→ **Supplied data**:
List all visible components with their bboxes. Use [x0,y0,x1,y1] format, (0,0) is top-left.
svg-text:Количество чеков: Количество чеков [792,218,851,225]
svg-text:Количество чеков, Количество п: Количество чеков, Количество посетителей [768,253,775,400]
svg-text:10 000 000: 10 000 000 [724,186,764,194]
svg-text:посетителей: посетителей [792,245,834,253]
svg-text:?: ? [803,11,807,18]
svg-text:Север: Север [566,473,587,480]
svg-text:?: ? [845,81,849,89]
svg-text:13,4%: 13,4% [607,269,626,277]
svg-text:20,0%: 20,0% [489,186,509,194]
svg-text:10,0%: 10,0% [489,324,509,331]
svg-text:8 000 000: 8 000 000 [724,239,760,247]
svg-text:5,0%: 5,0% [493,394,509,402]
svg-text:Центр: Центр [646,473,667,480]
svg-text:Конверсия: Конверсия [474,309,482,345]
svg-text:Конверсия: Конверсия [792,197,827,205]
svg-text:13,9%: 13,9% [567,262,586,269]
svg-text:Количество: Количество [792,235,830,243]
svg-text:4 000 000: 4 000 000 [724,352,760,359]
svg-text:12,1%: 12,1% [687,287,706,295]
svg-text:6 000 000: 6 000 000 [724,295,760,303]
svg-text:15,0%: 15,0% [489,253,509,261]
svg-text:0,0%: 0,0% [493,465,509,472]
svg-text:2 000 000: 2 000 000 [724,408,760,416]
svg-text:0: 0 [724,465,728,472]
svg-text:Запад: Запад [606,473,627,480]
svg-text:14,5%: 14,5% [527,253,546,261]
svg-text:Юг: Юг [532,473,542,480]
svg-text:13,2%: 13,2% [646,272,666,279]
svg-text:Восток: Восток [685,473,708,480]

→ **Exercise**:
Every record must be output again with its wording unchanged.

→ **Answer to the problem**:
List all visible components with their bboxes. Use [x0,y0,x1,y1] format, (0,0) is top-left.
svg-text:Количество чеков: Количество чеков [792,218,851,225]
svg-text:Количество чеков, Количество п: Количество чеков, Количество посетителей [768,253,775,400]
svg-text:10 000 000: 10 000 000 [724,186,764,194]
svg-text:посетителей: посетителей [792,245,834,253]
svg-text:?: ? [803,11,807,18]
svg-text:Север: Север [566,473,587,480]
svg-text:?: ? [845,81,849,89]
svg-text:13,4%: 13,4% [607,269,626,277]
svg-text:20,0%: 20,0% [489,186,509,194]
svg-text:10,0%: 10,0% [489,324,509,331]
svg-text:8 000 000: 8 000 000 [724,239,760,247]
svg-text:5,0%: 5,0% [493,394,509,402]
svg-text:Центр: Центр [646,473,667,480]
svg-text:Конверсия: Конверсия [474,309,482,345]
svg-text:Конверсия: Конверсия [792,197,827,205]
svg-text:13,9%: 13,9% [567,262,586,269]
svg-text:Количество: Количество [792,235,830,243]
svg-text:4 000 000: 4 000 000 [724,352,760,359]
svg-text:12,1%: 12,1% [687,287,706,295]
svg-text:6 000 000: 6 000 000 [724,295,760,303]
svg-text:15,0%: 15,0% [489,253,509,261]
svg-text:0,0%: 0,0% [493,465,509,472]
svg-text:2 000 000: 2 000 000 [724,408,760,416]
svg-text:0: 0 [724,465,728,472]
svg-text:Запад: Запад [606,473,627,480]
svg-text:14,5%: 14,5% [527,253,546,261]
svg-text:Юг: Юг [532,473,542,480]
svg-text:13,2%: 13,2% [646,272,666,279]
svg-text:Восток: Восток [685,473,708,480]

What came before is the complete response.